A detta dell’Ufficio europeo, il ricorso alla normativa sul Trademark denota, in realtà, la volontà dell’artista di aggirare le leggi sul diritto d’autore, in forza delle quali Banksy “non può essere identificato come il proprietario indiscutibile dell’opera […] perché la sua identità è nascosta, e di conseguenza non si può stabilire senza contestazioni che l’artista abbia dei diritti d’autore su un’opera di street art”. L’unica possibilità è la perdita dell’anonimato, ma questo, a detta anche dell’EUIPO, “lo danneggerebbe”.
Si tratta di un verdetto ragionevole e neppure molto sorprendente, che si è limitato a ricordare che il diritto di marchio non può essere visto come surrogato del diritto d’autore, perché trattasi di discipline differenti, con finalità non coincidenti.
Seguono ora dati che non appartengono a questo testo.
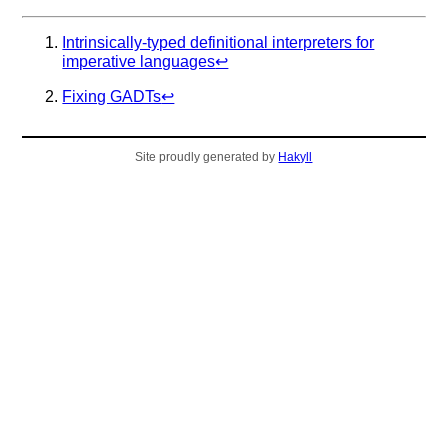
Intrinsically-typed definitional interpreters for
imperative languages
↩︎
Fixing GADTs
↩︎
Site proudly generated by
Hakyll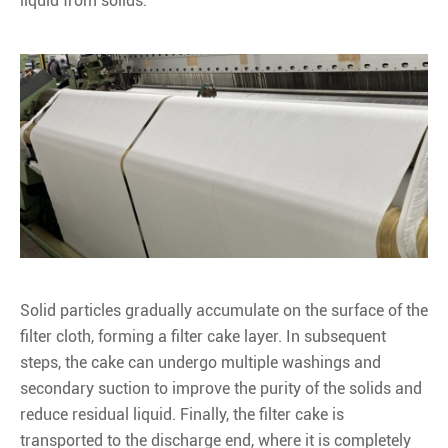
liquid from solids.
Solid particles gradually accumulate on the surface of the
filter cloth, forming a filter cake layer. In subsequent
steps, the cake can undergo multiple washings and
secondary suction to improve the purity of the solids and
reduce residual liquid. Finally, the filter cake is
transported to the discharge end, where it is completely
Da un lato vi è l’esigenza di proteggere le opere frutto dell’ingegno, dall’altro quella di incentivare l’attività d’impresa.
È chiaro che per Banksy si tratta di un duro colpo; i suoi diritti di proprietà intellettuale rischiano di non poter essere più difesi, mediante il diritto di marchio, contro terzi che vogliano utilizzare le sue immagini a fini commerciali. La sola Full Color Block non ha perso tempo e ha già contestato i marchi di altre sei opere.